The notion that President Stephen Miller or President Kelly are the problem misses the degree to which not making an immig policy decision is a feature not a bug for Trump.
— Maggie Haberman (@maggieNYT) January 22, 2018
This is like his getting rid of Priebus would change Trump. Then Bannon. Now everyone has decided it’s Miller. Trump would fill the Miller slot with another Miller.
— Maggie Haberman (@maggieNYT) January 22, 2018
Trump enjoys this. Everything but the part where he is getting blamed and/or risking his base fleeing.
— Maggie Haberman (@maggieNYT) January 22, 2018
And before there was Miller there was Nunberg helping Trump message-test a border wall. And before there was Bannon there was Stone. Etc etc. These are roles Trump fills. Not individual people who will are hindrances.
— Maggie Haberman (@maggieNYT) January 22, 2018
So I guess she believes the authors of this New York Times story are extremely naive. The authors are Julie Hirschfeld Davis and ... Maggie Haberman.
... twice over the past two weeks, Mr. Trump has privately told lawmakers he is eager to strike a deal to extend legal status to the so-called Dreamers, only to have his chief of staff, John F. Kelly, and senior policy adviser, Stephen Miller, make clear afterward that such a compromise was not really in the offing — unless it also included a host of stiffer immigration restrictions.So Haberman tells us that Trump exactly what he's doing, which is contradicted by the reporting of Davis and, um, Haberman.
As the government shutdown continued for its second day on Sunday, one thing was clear to both sides of the negotiations to end it: The president was either unwilling or unable to articulate the immigration policy he wanted, much less understand the nuances of what it would involve.

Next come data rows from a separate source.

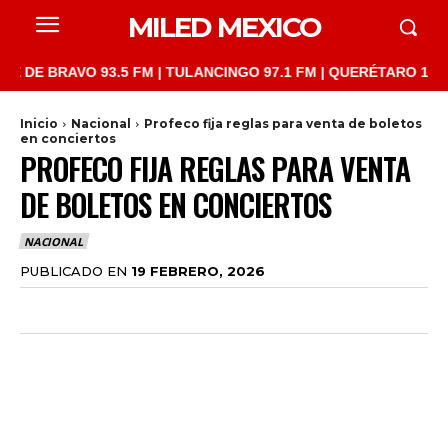
MILED MEXICO
BRAVO 93.5 FM | TULANCINGO 97.1 FM | QUERÉTARO 103.1 FM | 
Inicio
Nacional
Profeco fija reglas para venta de boletos
en conciertos
PROFECO FIJA REGLAS PARA VENTA
DE BOLETOS EN CONCIERTOS
NACIONAL
PUBLICADO EN
19 FEBRERO, 2026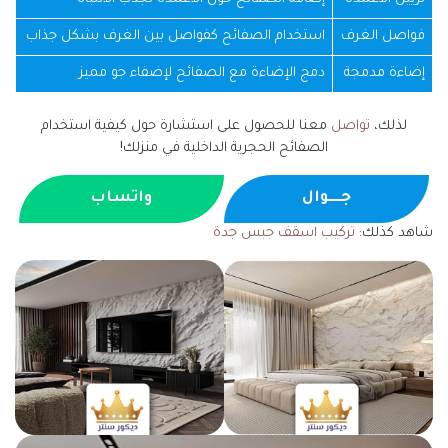
فواصل الغرف
استخدام الصفائح كفواصل بين الغرف بشكل جذاب
إضاءة مدمجة
دمج الإضاءة مع الصفائح لإضفاء جو مميز
لذلك،
تواصل
معنا للحصول على استشارة حول كيفية استخدام
الصفائح الحجرية الداخلية في منزلك!
جــــوال
واتساب
شاهد كذلك:
تركيب اسقف جبس جدة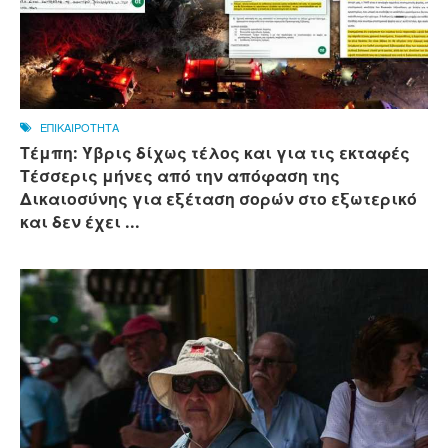
ΕΠΙΚΑΙΡΟΤΗΤΑ
Τέμπη: Ύβρις δίχως τέλος και για τις εκταφές
Τέσσερις μήνες από την απόφαση της
Δικαιοσύνης για εξέταση σορών στο εξωτερικό
και δεν έχει ...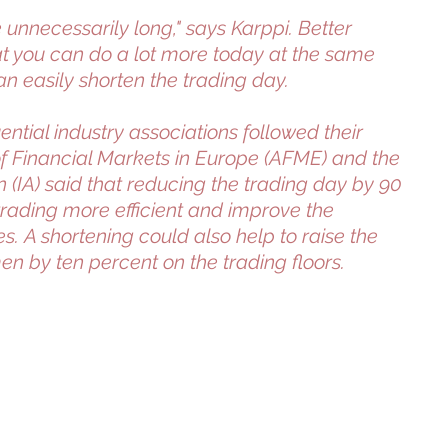
 unnecessarily long," says Karppi. Better
t you can do a lot more today at the same
an easily shorten the trading day.
ential industry associations followed their
of Financial Markets in Europe (AFME) and the
 (IA) said that reducing the trading day by 90
ading more efficient and improve the
. A shortening could also help to raise the
n by ten percent on the trading floors.
© 2024 The Buy-side Trading Community - Anita Karppi. All rights reserved.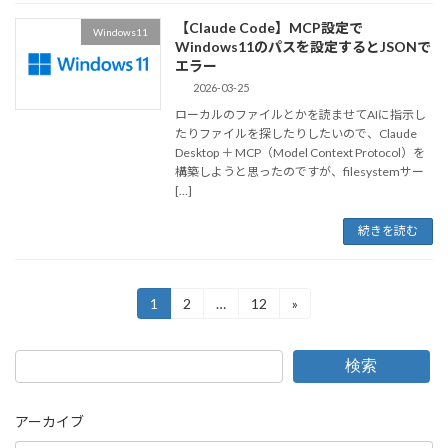
【Claude Code】MCP設定で
Windows11
Windows11のパスを設定するとJSONで
エラー
2026-03-25
ローカルのファイルとかを読ませてAIに指示し
たりファイルを探したりしたいので、Claude
Desktop ＋ MCP（Model Context Protocol）を
構築しようと思ったのですが、filesystemサー
[…]
続きを読む
投
1
2
…
12
»
固
固
固
定
定
定
稿
ペ
ペ
ペ
ー
ー
ー
の
検索
ジ
ジ
ジ
ペ
アーカイブ
ー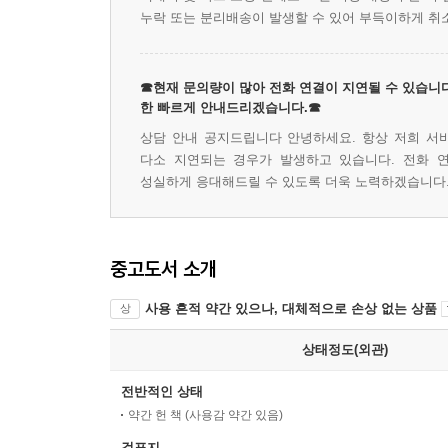
누락 또는 분리배송이 발생할 수 있어 부득이하게 취
☎현재 문의량이 많아 전화 연결이 지연될 수 있습니다
한 빠르게 안내드리겠습니다.☎
상담 안내 공지드립니다 안녕하세요. 항상 저희 서
다소 지연되는 경우가 발생하고 있습니다. 전화 
성실하게 응대해드릴 수 있도록 더욱 노력하겠습니다
중고도서 소개
사용 흔적 약간 있으나, 대체적으로 손상 없는 상품
상
상태정도(외관)
전반적인 상태
약간 헌 책 (사용감 약간 있음)
겉표지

... Each time Mr. Trump has edged toward compromise with Democrats, he has appeared to be reined in by his own staff, which shares the hawkish immigration stance that fueled his campaign.
I don't think this is mysterious.
Trump has a few half-formed political ideas. Most of them are knuckle-draggingly right-wing, but a couple aren't. One of the latter is that the Dreamers are "these incredible kids" who should be allowed to stay in America. (The quote comes from Davis and Haberman's story.)
But Trump also likes to hire thugs such as Kelly and Miller -- I bet he calls them "killers," and he regards it as a supreme compliment. The killers are ideologically consistent. On immigration, Trump isn't. Trump wants a wall. So do the killers. Trump wants a DACA deal. The killers don't.
Haberman (in her tweets) says Trump doesn't want to alienate his base -- even though he's clear does that every time he speaks well of the Dreamers. He may believe that his base can tolerate a DACA deal. He knows that his favorite hosts on Fox don't like DACA, but the New York plutocrats he phones every day probably do. And some Republicans in Congress do, even though others, like Tom Cotton, obviously don't. (And they seem like killers.) So confusing!
If Trump can be a racist immigration hardliner and still favor a DACA deal, he must assume that his fellow Republicans similarly find these two positions compatible. He can't square the circle -- presidenting is hard! -- so he tells congressional Republicans it's their job. CNN reports:
In phone calls on Sunday, Trump encouraged Sen. John Cornyn and Rep. Kevin McCarthy, the No. 2 Republicans in the Senate and House, to reach an agreement with Democrats. But as he did at the end of last week, he stressed they should come to him with a deal instead of offering his own ideas for a way out, according to a person familiar with the calls.And if a deal comes, the killers will tell him it's bad, and he'll agree with them, because they're killers and he likes killers. And we'll be back where we started.
This isn't strategic brilliance on Trump's part. He's not faking DACA support while letting the killers be the bad guys. As a rule, he's happy to be the bad guy. But on DACA, he's not the bad guy (or at least not the worst guy). So they step in. And he defers to them and goes back to watching television.